I had to scrape the comments out of a blog. As you might expect, there was a div for comments, with comments nested within it. This made it easy to grab the comments using an HTML parser with xpath support.

Unfortunately, the blog software had a bug and it was possible for markup to leak out of the comments. Sometimes a spurious </div> would close the comments div and the scraper would miss comments that came after it. However, the HTML did contain helpful HTML comments, something like "comments start here" and "comments end here". The reliable solution was to use a literal string search on these HTML comments to pull out the entire comments section, and then to use regexes to pull out the comments' content.

The only unbreakable rule is that there are no unbreakable rules.

[+] legulere|9 years ago|reply

I think the HTML/XML/JSON is not a regular language story is a bad one, because subsets of them are indeed regular. Most of the time the data you're trying to parse doesn't contain arbitrarily deep nesting and could actually be parsed with a regex. Further regexes of languages like perl can parse a superset of regular languages.

The real problem with regexes is that they are hard to maintain and are extremely hard to get right to neither have false positives nor false negatives.

[+] GFK_of_xmaspast|9 years ago|reply

This is a case where a little knowledge can be a dangerous thing, because "regexes" are often strictly stronger than just "regular expressions".

(That said, the moral of this story is still correct, i.e. use a parser, but mostly because html-in-the-wild is uniformly awful and it's better to let someone else worry about that).

[+] anexprogrammer|9 years ago|reply

The main thing people miss out on not having a degree is not getting past silly HR "must have degree" filtration.

Never once found a CS degree a worthwhile indicator of ability.

It may be a superb book, but not even giving a sample chapter out to judge writing style, quality of explanations, depth and so on?

[+] Clubber|9 years ago|reply

I think there is more to a degree than that, but you make a good point. Now a days, instead of trying to figure out a problem, coders try to figure out which framework has already figured out the problem. It allows for less experienced people to get things done, but limits you to being able to mortar together bricks rather than make bricks.

The problem arises when you need to make bricks. You don't necessarily need a CS degree to make bricks, but you need to learn most things taught with a CS degree.

[+] 6DM|9 years ago|reply

Even funnier, coming across companies that don't accept anyone who doesn't have a degree from xyz university.

[+] continuational|9 years ago|reply

Comments like these can only really have two causes:

- You've bought into the anti-intellectualism wave that's going on in the US.

- The universities near you are really poor.

Is it really the case that you learn so little on these universities that you literally have no advantage over those who didn't attend?

[+] cmrdporcupine|9 years ago|reply

Having a CS degree gets you through a Google-style interview -- where they will hammer you for hours on your ability to recall the skills you needed to pass your algorithms classes in university, and grade you almost solely on that.

And then you will start working there and almost never use those skills again, because you'll be using a vast library of datastructures and algorithms in the language of your choice, and the skill you will need the most is the ability to analyze why you might need one vs the other.

Unless you're on the team which is writing said libraries, which is rare.

[+] datguacdoh|9 years ago|reply

I've interviewed somewhere around 200 people at this point and from my perspective, the degree, university or GPA have had no correlation with how well the candidate does.
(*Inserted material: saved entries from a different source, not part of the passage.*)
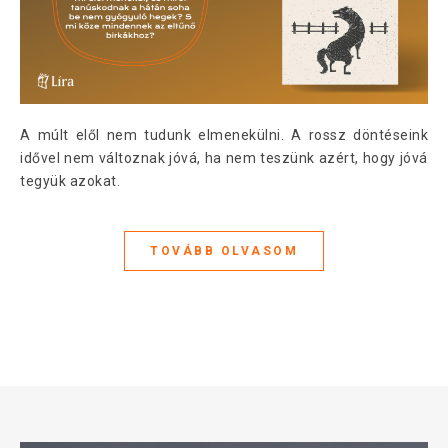
A múlt elől nem tudunk elmenekülni. A rossz döntéseink
idővel nem változnak jóvá, ha nem teszünk azért, hogy jóvá
tegyük azokat.
TOVÁBB OLVASOM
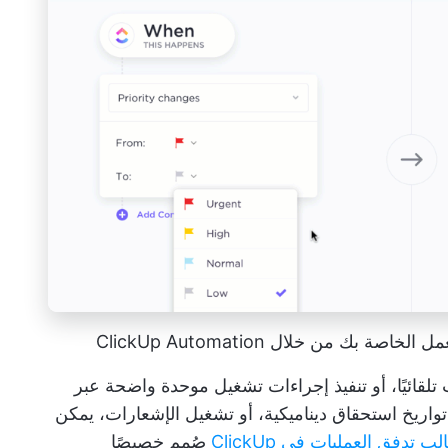
بك من خلال ClickUp Automation
تلقائيًا، أو تنفيذ إجراءات تشغيل موحدة واضحة عبر
يين تواريخ استحقاق ديناميكية، أو تشغيل الإشعارات، يمكن
لب تدفق العمليات في ClickUp
صُمم خصيصًا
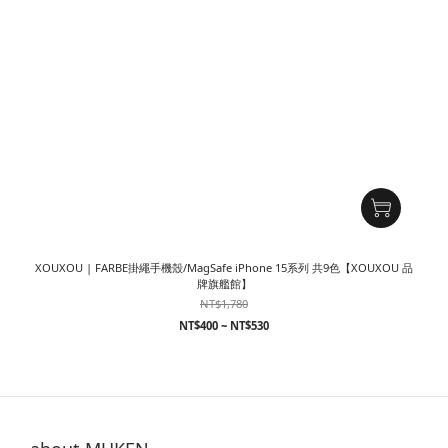
XOUXOU | FARBE掛繩手機殼/MagSafe iPhone 15系列 共9色【XOUXOU 品
牌旗艦館】
NT$1,780
NT$400 ~ NT$530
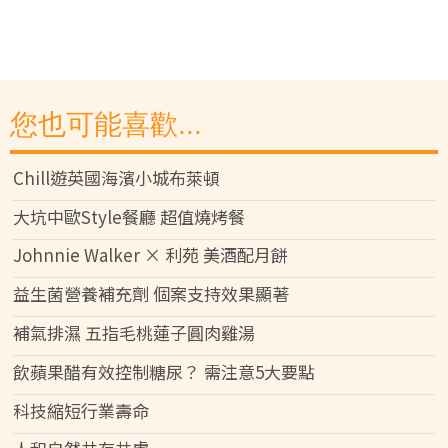
您也可能喜歡...
Chill遊英國海濱小城布萊頓
大坑中歐Style餐廳 超值燒烤餐
Johnnie Walker × 利苑 美酒配月餅
益生菌營養補充劑 個案支持效果顯著
補氣排濕 五指毛桃蓮子圓肉雞湯
飲蘋果醋有效控制糖尿？ 需注意5大要點
科技縮短行業壽命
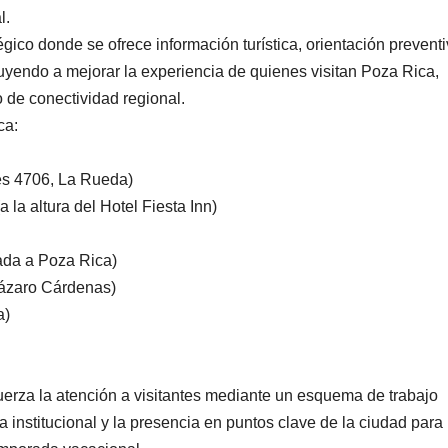
l.
co donde se ofrece información turística, orientación preventi
buyendo a mejorar la experiencia de quienes visitan Poza Rica,
 de conectividad regional.
ca:
es 4706, La Rueda)
la altura del Hotel Fiesta Inn)
rada a Poza Rica)
 Lázaro Cárdenas)
a)
erza la atención a visitantes mediante un esquema de trabajo
ía institucional y la presencia en puntos clave de la ciudad para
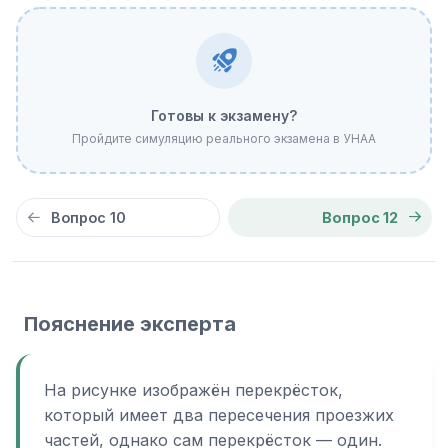
Готовы к экзамену?
Пройдите симуляцию реального экзамена в УНАА
Вопрос 10
Вопрос 12
Пояснение эксперта
На рисунке изображён перекрёсток,
который имеет два пересечения проезжих
частей, однако сам перекрёсток — один.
Now, I interview for Ops roles and not software engineering, so this might not apply across the board for other roles, but I have my doubts.
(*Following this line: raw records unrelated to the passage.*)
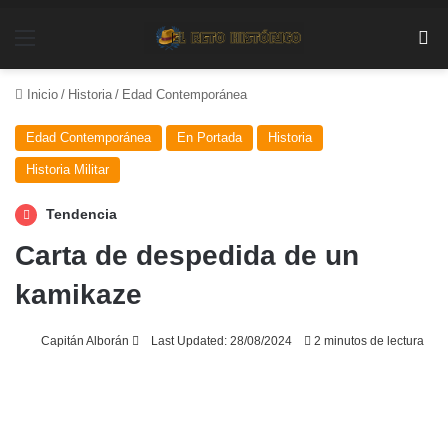
Menú
Bu
Inicio
/
Historia
/
Edad Contemporánea
Edad Contemporánea
En Portada
Historia
Historia Militar
Tendencia
Carta de despedida de un
kamikaze
Send
Capitán Alborán
Last Updated: 28/08/2024
2 minutos de lectura
an
email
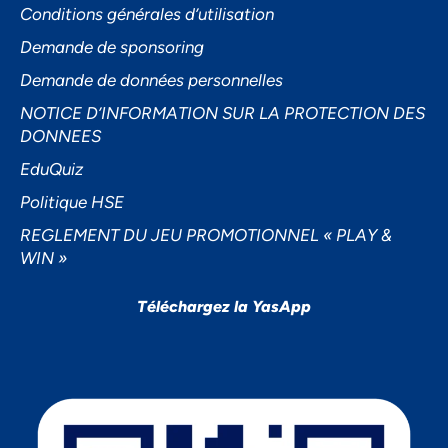
Conditions générales d’utilisation
Demande de sponsoring
Demande de données personnelles
NOTICE D’INFORMATION SUR LA PROTECTION DES
DONNEES
EduQuiz
Politique HSE
REGLEMENT DU JEU PROMOTIONNEL « PLAY &
WIN »
Téléchargez la YasApp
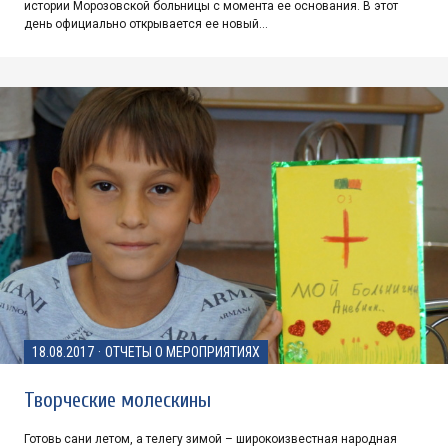
истории Морозовской больницы с момента ее основания. В этот
день официально открывается ее новый…
18.08.2017
·
ОТЧЕТЫ О МЕРОПРИЯТИЯХ
Творческие молескины
Готовь сани летом, а телегу зимой – широкоизвестная народная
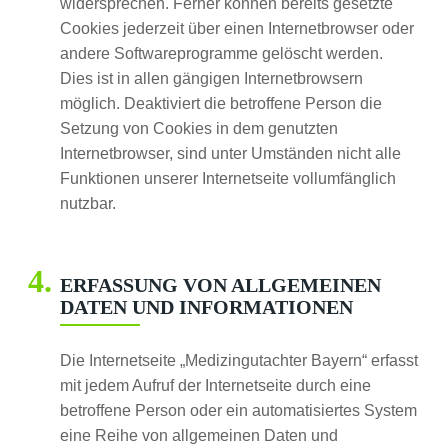
widersprechen. Ferner können bereits gesetzte
Cookies jederzeit über einen Internetbrowser oder
andere Softwareprogramme gelöscht werden.
Dies ist in allen gängigen Internetbrowsern
möglich. Deaktiviert die betroffene Person die
Setzung von Cookies in dem genutzten
Internetbrowser, sind unter Umständen nicht alle
Funktionen unserer Internetseite vollumfänglich
nutzbar.
ERFASSUNG VON ALLGEMEINEN
DATEN UND INFORMATIONEN
Die Internetseite „Medizingutachter Bayern“ erfasst
mit jedem Aufruf der Internetseite durch eine
betroffene Person oder ein automatisiertes System
eine Reihe von allgemeinen Daten und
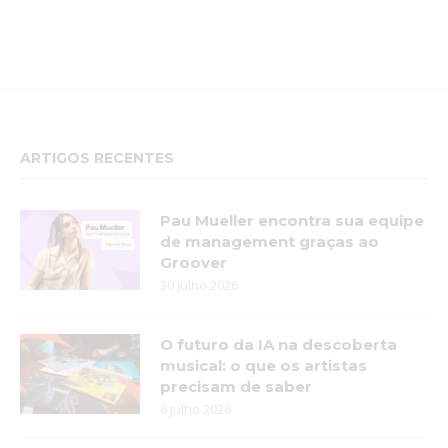
ARTIGOS RECENTES
Pau Mueller encontra sua equipe
de management graças ao
Groover
30 julho 2026
O futuro da IA na descoberta
musical: o que os artistas
precisam de saber
6 julho 2026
[+] galdosdi|9 years ago|reply

It may even be useful to lack a degree, since the job market is otherwise good and you automatically filter out the lamest companies that way ;-)

(No, not a perfect heuristic, but I think it may not hurt)

[+] isp|9 years ago|reply

Via patio11's tweet: "Pretty brilliant idea: 'Imposter Handbook', for teaching self-taught devs what they missed by not doing a CS degree." - https://twitter.com/patio11/status/767204505578409984 (with replies)

[+] squeaky-clean|9 years ago|reply

I'm always pretty skeptical of anything that offers "Learn X Quick!". Is there any reason I should trust the author of this as a good source? They even state they only started learning this stuff a year ago. I wouldn't take a course or buy a book from anyone claiming only 1 year's study in any subject, why should CS be any different?

edit: It's also hard to find the author's name to find out who they are. It's not in text anywhere on the page, only in the image of the book cover.

[+] haddr|9 years ago|reply

Yep, people are really forgetting that most of the time it's just being clever rather than having (or using) in-depth knowledge is what allows to bring some good solution to the table.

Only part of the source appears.